For the special occasion, a prose poem this week I think.
The Weight of Sleep
by W.S. Merwin
At the very mention of it there is one kind of person who laughs or looks away. You know at once where he is- in his life, in the story of the species, in the adventure of the planet. For the weight of sleep cannot be measured. By definition, some might say, though has it ever been defined? At least it cannot be measured by any scale known to the perspectives of waking. Presumably it might be measured one day if machines were contrived that resembled us so closely that they slept. And required sleep. But there again, can we tell how they would differ from us? How their sleep would differ from ours? There again one reaches for definitions and touches darkness. And yet the weight of sleep is one of the only things that we know. We have been aware of it since we knew anything, since the first moment after conception. It grew with us, it grows along with us, it draws us on. Its relation to the gravity of the planet is is merely one of analogy.
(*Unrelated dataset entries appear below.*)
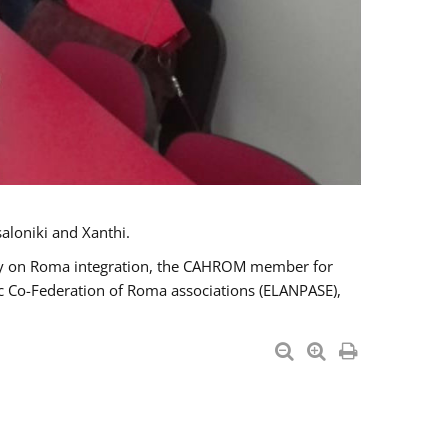
aloniki and Xanthi.
tary on Roma integration, the CAHROM member for
ic Co-Federation of Roma associations (ELANPASE),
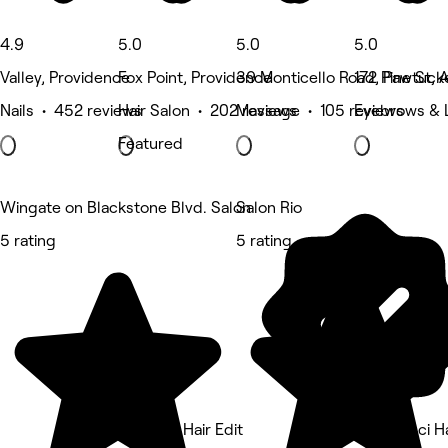
4.9
5.0
5.0
5.0
Valley, Providence
Fox Point, Providence
39 Monticello Road, Pawtuck
172 Pine St, 
Nails • 452 reviews
Hair Salon • 202 reviews
Massage • 105 reviews
Eyebrows & 
Featured
Wingate on Blackstone Blvd. Salon
Salon Rio
5 rating
5 rating
The PVD Hair Edit
Nina Ganci Ha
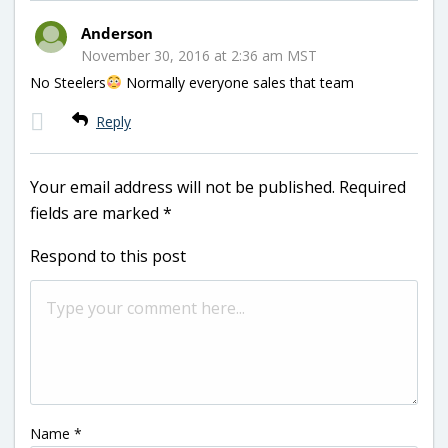
Anderson
November 30, 2016 at 2:36 am MST
No Steelers
Normally everyone sales that team
Reply
Your email address will not be published.
Required
fields are marked
*
Respond to this post
Name
*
The weight of sleep draws us back inexorably toward a unity that is entirely ours but that we cannot possess, that resembles the sky itself as much as it does the centers of the heavenly bodies. When did it begin? With life itself? Long before? Or a little time after, when consciousness, the whole of consciousness, scarcely begun, suddenly became aware of itself like a caught breath, and was seized with panic and longing and the knowledge of travail? Yes, it was then that the weight of sleep came to it, the black angel full of promises. With different forms for each life. Different dances. For the planet itself it was simpler. To the whole of the globe's first life as it became conscious of itself, everything seemed to have stopped in the terrible light. Everything stood in the grip of the single command: Weariness. Forever and ever. Then came the black angel. For the planet his shape can be pictured as that of a driving wheel of a locomotive. The rim is darkness; he is always present. The spokes are darkness. They divide the light, though they disappear as they turn. They meet at the center. The hub is darkness. Across one side is a segment of solid black. There is the weight of sleep, properly speaking: its throne. There the wheel's mass preserves its motion. There its stillness dreams of falling. There what it is dreams of what it is.